Closed GHawkes93 closed 3 weeks ago
I should add I'm using regenie v3.3!
Hi Gareth,
Could you include the log (at least the header part) corresponding to your MEGA vs META analysis? Also for your R example, was that taking one of the variant which showed very different p-values between the two analyses?
Cheers, Joelle
Hi Joelle,
I think we narrowed this down to having multiple non-overlapping phenotypes (0% overlap) in Step1. I hadn't appreciated the fact that regenie produces worse Step1-PRS estimates in these cases.
Does that sound about right to you?
Cheers, Gareth
Hi Gareth,
Yes we recommend multi-trait mode be run on phenotypes that share similar missingness patterns.
Cheers, Joelle
Hi Joelle - I hope you are well
I've noticed some slightly strange behaviour with regenie and strata meta-analysis.
I have performed a GWAS of a quantitative trait in the whole UKB cohort (N = 450K EUR), and am trying to compare those estimates (BETA, SE, L10P) with a meta-analysis (fixed-effect) of the same phenotype split into three non-overlapping strata (N =150k x 3, from the same individuals).
I'm finding that the meta-analysis and the joint p-values are quite wildly different, as a function of the p-value (e.g. one variant goes from L10P = 220 in the joint analysis to 125 in the meta-strata).
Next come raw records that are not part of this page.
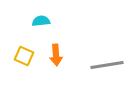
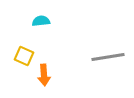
orange arrow: moved 12 px left, 20 px down
gray line: moved 1 px right, 8 px up
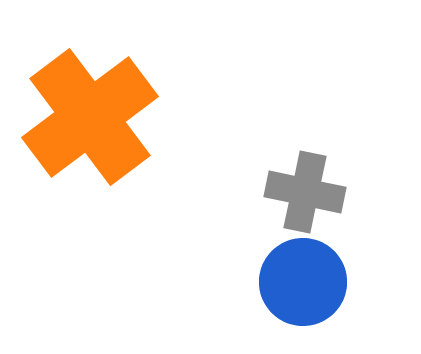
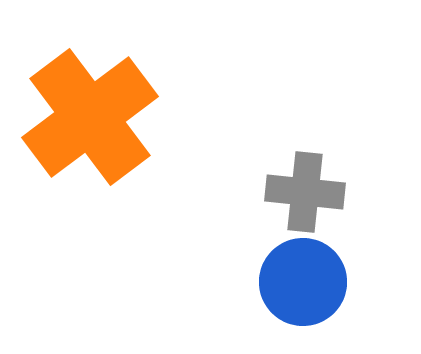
gray cross: rotated 6 degrees counterclockwise
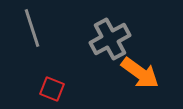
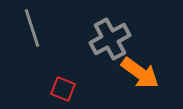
red square: moved 11 px right
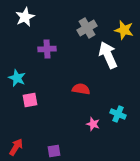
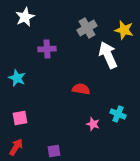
pink square: moved 10 px left, 18 px down
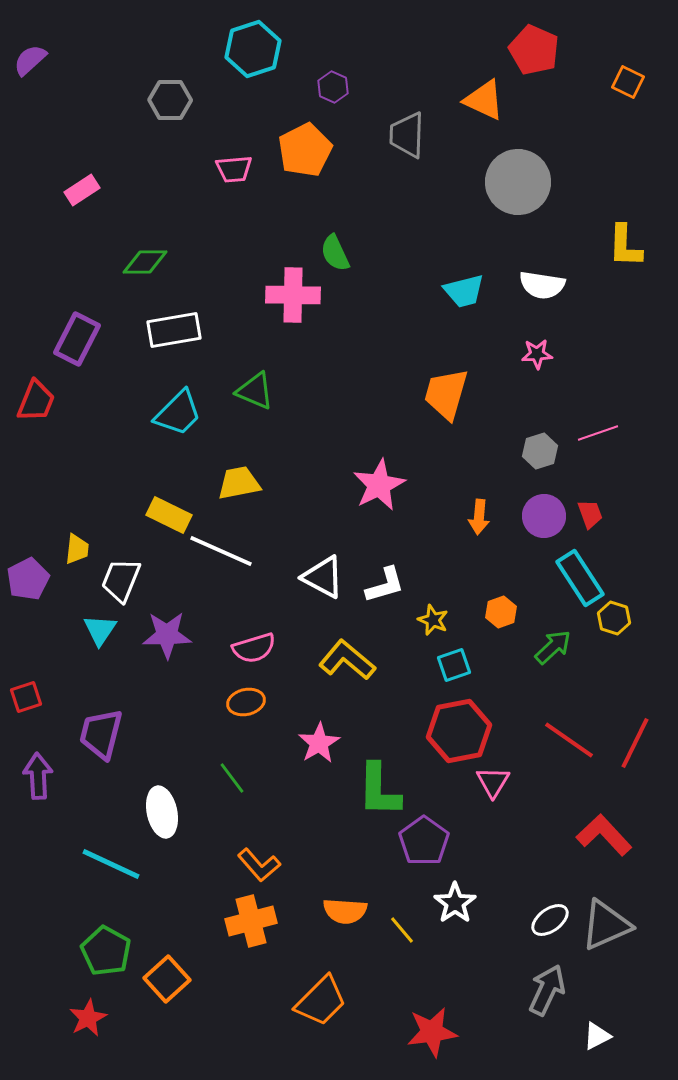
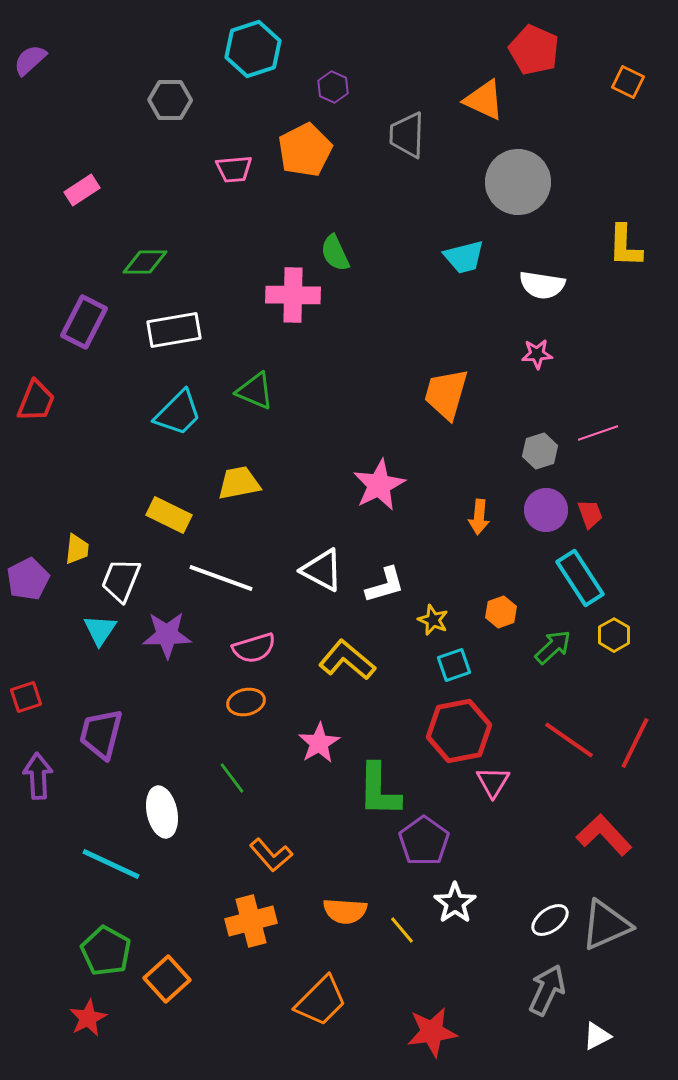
cyan trapezoid at (464, 291): moved 34 px up
purple rectangle at (77, 339): moved 7 px right, 17 px up
purple circle at (544, 516): moved 2 px right, 6 px up
white line at (221, 551): moved 27 px down; rotated 4 degrees counterclockwise
white triangle at (323, 577): moved 1 px left, 7 px up
yellow hexagon at (614, 618): moved 17 px down; rotated 12 degrees clockwise
orange L-shape at (259, 865): moved 12 px right, 10 px up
The effect sizes seem to be consistent in meta-strata vs. joint: the differences appear to be driven by larger SE's in the strata.
When I perform the same analysis in R, using a single 3% MAF SNP as an example, the p-value from a meta-analysis of the strata is equal to the p-value in the joint model (with effect sizes again being consistent).
I ran Step1 on all three strata in a single run, and run Step2 on all three together. I also adjusted for the same covariates as the joint-model.
Could you please advise on what could be causing this?